Quality Metrics for OSM: Directions and POI – Transcription
Our next speaker is Jiaqi Meng. And he’s going to be talking about directions and points of interest. Go ahead. And looking at the quality of these in OSM.
It’s working. Sure. Sorry. Notes. All right. Thanks for Rasagy bringing out that amazing conversation about the quality control of OpenStreetMap. I’m Jiaqi Meng. I’m a UC Berkeley senior student and a research assistant in the school of business. I’m doing research with a professor who give a great talk yesterday afternoon. We’re doing research on some OpenStreetMap topics. And today I’m going to talk about some quality metrics for OSM. So OpenStreetMap is very popular and used in many different systems and applications. One particular topic that interests us is how good performance is compared to other maps like Google Maps.
And we feel it’s important with the roads and point of interest and of course the running engine. We took to the most common types of scenarios, navigation and search point of interests.

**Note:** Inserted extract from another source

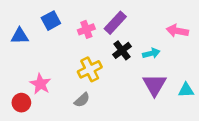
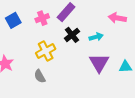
blue square: (51, 21) -> (13, 20), moved
gray semicircle: (82, 100) -> (40, 76), turned 104

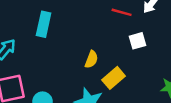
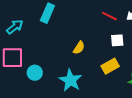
yellow rectangle: (114, 78) -> (110, 66), moved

So the first approach is rolling comparison. I want to compare this with the commercial platform like Google Maps. Because I use Google Maps more often than not. So it’s great as a standard. This gives a fairly clear idea of how OSRM does. Our second approach is point of interest completeness. It’s basically when I go to somewhere like Boulder, you want to search for pizza. How many pizza houses can pop up in OpenStreetMap? And for navigation first part, we have two main goals when comparing navigation. We want to know how good is OSRM compared to Google Maps and we want to know if it’s varying by different regions. By which I mean different counties or different states.
So the first problem we have is how to find a large set of roads that covers the whole United States. One road is constructed by two single points. One origin, one destination. In order to do this, we use open addresses.io. It’s a free database that stores millions of addresses across the states. Data is in many places, by which I mean zip code. A zip code column becomes mostly empty in many unpopular counties, like rural counties. As a result we wrote a simple program to determine the county ID, AKA, FIPS. And you fit into one point and output a polygon which indicates county you are in.
And we chose a hundred data points, 50 origin destination pair in each county to construct 50 roads in each county. And we fit all the roads into the OSM engine and Google metrics API. Takes a long time because there are about a hundred thousand roads. And the data the result. So when I’m feeding that into Google Maps metrics, I set the starting time to be 2 a.m. PDT to avoid most of the traffic. Then we can see a data snippet. You can see the origin the origin street and destination and FIPS, which is county ID. How long does Google take to go from somewhere to the other? And how long do OSM take and their distance? The units of distance are in meters and time is in seconds.
For the example they are around the same. And it was Google time definitely used a much shorter time. So on average out of about 100,000 routes in the U.S. Google Maps takes 24.839 kilometers while OSM takes 25.6 kilometers. Overall OSM distance are very comparable to Google Maps. The histogram on the left, I’m not sure if you can see the accesses, it’s kind of small.
It’s a plotted number of ratios in each interval. The ratio is the Google Maps divided by OSM. The higher the ratio, the longer Google Maps used for routing and vice versa. And the U.S. map. The dark area means that Google Maps uses a shorter distance than OSM. And the light area means OSM uses the shorter distance than Google Maps.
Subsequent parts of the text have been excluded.